After locating the line containing "ülkede anahtar teslim ev güneş enerjisi" in the entries below, please write out that line and the rest through the end exactly. Omit pictures.

[Records from a data collection]
BEGIN

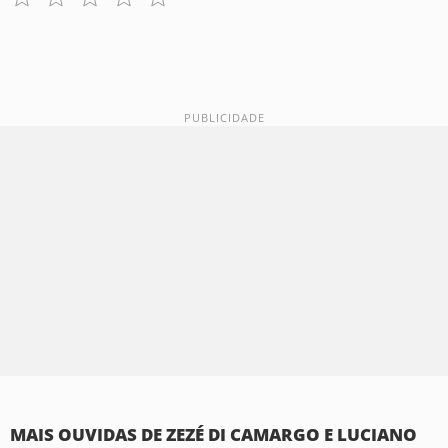
MAIS OUVIDAS DE ZEZÉ DI CAMARGO E LUCIANO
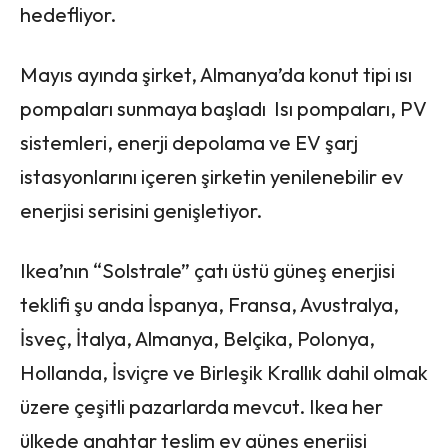
hedefliyor.
Mayıs ayında şirket, Almanya’da konut tipi ısı
pompaları sunmaya başladı Isı pompaları, PV
sistemleri, enerji depolama ve EV şarj
istasyonlarını içeren şirketin yenilenebilir ev
enerjisi serisini genişletiyor.
Ikea’nın “Solstrale” çatı üstü güneş enerjisi
teklifi şu anda İspanya, Fransa, Avustralya,
İsveç, İtalya, Almanya, Belçika, Polonya,
Hollanda, İsviçre ve Birleşik Krallık dahil olmak
üzere çeşitli pazarlarda mevcut. Ikea her
ülkede anahtar teslim ev güneş enerjisi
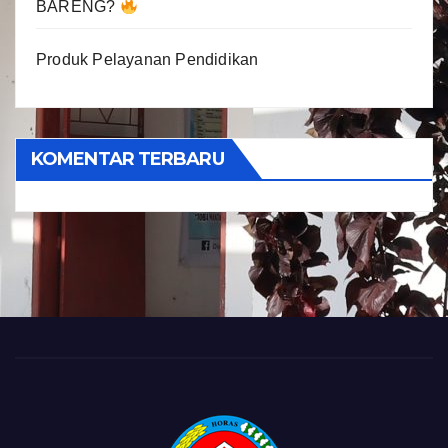
BARENG?
Produk Pelayanan Pendidikan
KOMENTAR TERBARU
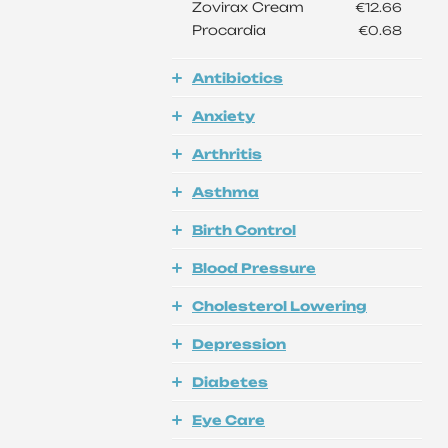
Zovirax Cream
€12.66
Procardia
€0.68
Antibiotics
Anxiety
Arthritis
Asthma
Birth Control
Blood Pressure
Cholesterol Lowering
Depression
Diabetes
Eye Care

END

RESPONSE:
ülkede anahtar teslim ev güneş enerjisi
BARENG?
Produk Pelayanan Pendidikan
KOMENTAR TERBARU
Zovirax Cream
€12.66
Procardia
€0.68
Antibiotics
Anxiety
Arthritis
Asthma
Birth Control
Blood Pressure
Cholesterol Lowering
Depression
Diabetes
Eye Care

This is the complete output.